I had two books out by the time I was twenty-nine:
Hard Laughter
and
Rosie
. I had supplemented my writing by giving tennis lessons and cleaning houses and doing whatever jobs I could get. My books had done great critically but hadn’t sold enough for me to feel secure.
Rosie
did pretty well. It sold ten thousand copies, which was pretty great back then, but I couldn’t get any self-esteem going. My dad died when I was twenty-five, and I don’t really remember a lot of the next five years. I was writing. I was becoming famous. I was still in horrible relationships with men who mostly didn’t love me but found me mesmerizing, and who discovered that I loved to use
and drink just like they did.
I started disgracing myself as a writer. The worst experience I can tell you about is at the age of thirty or so: I was doing some sort of benefit in the city at a Basque restaurant. I believe it was a library benefit. The restaurant had long tables with green generic bottles of wine and family-style eating. I was supposed to speak as soon as dessert was served, but I started getting bombed. I’d gotten stoned before I got there on some really good pot. I was stoned and floating and good, and after two glasses of wine, I was fabulous. Then I had six, seven, eight, and I was wasted. All the people at my table were getting very worried because I was getting loud and kind of weepy. I started thinking about my dad. I hadn’t written a speech. I just thought that I’m at my best with a crowd and a few too many.

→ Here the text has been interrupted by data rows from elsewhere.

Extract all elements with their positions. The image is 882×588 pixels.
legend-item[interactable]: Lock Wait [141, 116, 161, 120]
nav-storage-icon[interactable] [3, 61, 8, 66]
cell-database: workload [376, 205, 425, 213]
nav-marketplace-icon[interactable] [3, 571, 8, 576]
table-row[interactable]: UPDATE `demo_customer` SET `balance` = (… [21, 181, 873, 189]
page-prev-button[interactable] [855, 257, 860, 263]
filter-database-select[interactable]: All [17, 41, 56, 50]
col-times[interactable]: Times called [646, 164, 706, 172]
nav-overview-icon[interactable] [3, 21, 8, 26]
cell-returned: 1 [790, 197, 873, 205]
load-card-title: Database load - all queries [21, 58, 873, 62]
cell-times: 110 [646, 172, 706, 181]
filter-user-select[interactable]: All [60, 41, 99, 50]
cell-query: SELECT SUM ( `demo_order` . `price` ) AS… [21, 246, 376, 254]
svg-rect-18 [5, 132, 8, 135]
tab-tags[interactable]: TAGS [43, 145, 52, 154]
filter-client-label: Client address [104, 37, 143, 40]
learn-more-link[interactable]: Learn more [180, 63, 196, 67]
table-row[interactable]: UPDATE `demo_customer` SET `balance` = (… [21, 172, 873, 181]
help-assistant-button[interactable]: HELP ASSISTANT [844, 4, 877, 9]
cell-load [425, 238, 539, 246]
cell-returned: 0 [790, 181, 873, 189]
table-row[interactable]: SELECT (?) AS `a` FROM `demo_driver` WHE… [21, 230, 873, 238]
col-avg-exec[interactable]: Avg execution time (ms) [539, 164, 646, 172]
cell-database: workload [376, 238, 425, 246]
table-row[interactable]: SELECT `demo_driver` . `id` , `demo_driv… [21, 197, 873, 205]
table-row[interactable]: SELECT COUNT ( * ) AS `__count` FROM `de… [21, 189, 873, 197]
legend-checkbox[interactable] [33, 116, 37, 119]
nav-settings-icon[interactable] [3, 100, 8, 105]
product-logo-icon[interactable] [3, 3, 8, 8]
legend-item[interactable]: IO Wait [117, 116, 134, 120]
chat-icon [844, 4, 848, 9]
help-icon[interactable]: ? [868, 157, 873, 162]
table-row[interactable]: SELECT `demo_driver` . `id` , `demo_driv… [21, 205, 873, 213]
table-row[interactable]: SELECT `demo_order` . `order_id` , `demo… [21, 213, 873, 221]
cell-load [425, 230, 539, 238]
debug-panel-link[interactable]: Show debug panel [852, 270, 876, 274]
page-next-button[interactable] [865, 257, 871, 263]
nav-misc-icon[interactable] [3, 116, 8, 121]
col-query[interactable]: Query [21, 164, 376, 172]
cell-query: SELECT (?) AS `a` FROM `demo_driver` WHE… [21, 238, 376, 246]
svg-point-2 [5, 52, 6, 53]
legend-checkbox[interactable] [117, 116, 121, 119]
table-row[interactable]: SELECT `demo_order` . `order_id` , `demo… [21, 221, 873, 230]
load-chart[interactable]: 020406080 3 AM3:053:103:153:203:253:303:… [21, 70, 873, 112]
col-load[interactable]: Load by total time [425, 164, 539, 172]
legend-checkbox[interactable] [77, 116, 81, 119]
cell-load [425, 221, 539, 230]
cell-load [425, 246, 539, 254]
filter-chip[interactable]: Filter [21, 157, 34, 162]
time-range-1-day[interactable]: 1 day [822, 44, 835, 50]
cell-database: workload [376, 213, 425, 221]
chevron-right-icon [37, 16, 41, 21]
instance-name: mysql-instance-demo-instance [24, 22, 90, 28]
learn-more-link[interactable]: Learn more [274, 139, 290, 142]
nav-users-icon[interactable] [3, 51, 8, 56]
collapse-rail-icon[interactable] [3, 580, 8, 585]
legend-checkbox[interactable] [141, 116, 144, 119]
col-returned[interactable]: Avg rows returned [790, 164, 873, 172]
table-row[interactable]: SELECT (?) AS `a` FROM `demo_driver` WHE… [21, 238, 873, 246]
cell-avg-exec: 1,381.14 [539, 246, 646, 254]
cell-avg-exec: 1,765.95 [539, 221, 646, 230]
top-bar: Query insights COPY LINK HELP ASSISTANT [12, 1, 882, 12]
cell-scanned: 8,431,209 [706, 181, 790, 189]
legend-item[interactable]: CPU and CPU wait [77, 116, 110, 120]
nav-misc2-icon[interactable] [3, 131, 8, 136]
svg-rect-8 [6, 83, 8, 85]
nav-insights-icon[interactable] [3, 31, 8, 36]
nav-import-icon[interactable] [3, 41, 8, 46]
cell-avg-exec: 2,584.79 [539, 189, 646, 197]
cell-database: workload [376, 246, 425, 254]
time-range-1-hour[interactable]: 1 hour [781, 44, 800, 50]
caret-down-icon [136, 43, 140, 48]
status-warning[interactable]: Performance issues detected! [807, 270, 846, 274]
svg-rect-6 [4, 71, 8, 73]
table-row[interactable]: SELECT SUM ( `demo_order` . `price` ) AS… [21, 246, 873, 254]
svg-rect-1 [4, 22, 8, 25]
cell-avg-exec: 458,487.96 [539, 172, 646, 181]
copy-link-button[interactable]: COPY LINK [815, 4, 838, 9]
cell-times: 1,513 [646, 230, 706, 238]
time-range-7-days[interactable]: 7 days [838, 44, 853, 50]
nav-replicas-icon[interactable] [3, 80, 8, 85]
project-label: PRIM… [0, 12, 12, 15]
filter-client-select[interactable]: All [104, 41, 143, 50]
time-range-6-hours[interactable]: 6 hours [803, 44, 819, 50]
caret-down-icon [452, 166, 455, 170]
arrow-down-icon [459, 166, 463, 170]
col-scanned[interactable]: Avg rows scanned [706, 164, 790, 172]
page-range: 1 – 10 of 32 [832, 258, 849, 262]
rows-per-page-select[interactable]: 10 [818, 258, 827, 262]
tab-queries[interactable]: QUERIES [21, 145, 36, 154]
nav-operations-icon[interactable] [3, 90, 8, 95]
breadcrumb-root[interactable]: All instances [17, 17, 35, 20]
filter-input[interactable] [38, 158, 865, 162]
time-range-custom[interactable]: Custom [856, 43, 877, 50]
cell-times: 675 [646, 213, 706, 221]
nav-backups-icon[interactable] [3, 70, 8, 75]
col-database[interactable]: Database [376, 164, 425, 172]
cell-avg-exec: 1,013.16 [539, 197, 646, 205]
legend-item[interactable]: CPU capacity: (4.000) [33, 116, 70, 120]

There was a problem, though, when I wanted to order one last bottle of wine, and people around me were getting that very nervous, slightly angry look that I became very familiar with. The waiter said, “Do you guys want a bottle of wine or don’t you?” They all said, “No,” but I said, “I would. Please bring a bottle.” That was humiliating in itself. The waiter poured me a glass. I raised it to my lips, and it was the last thing I remembered. I went into a full-fledged blackout. I came to on stage, barely able to keep my balance, like Truman Capote at the University of Maryland, when he was staggering around saying, “I’m an alllcoholic.”
Apparently I was in the middle of saying the sentence that “I dreamt of a colorblind world,” like I was channeling Dr. King or something, and I came to and there were two hundred people looking at me attentively, and I had no idea what I was talking about. I didn’t know whom the benefit was for. I had no speech. I didn’t know what I was supposed to be talking about. So I said, “How’m I doing on time?” This brought the house down ’cause the first and only sentence I said was “I dreamt of a colorblind world!” Then I started staggering around trying to talk about how much I loved writing and reading or something, and I was just stunning! To this day, people still talk about it.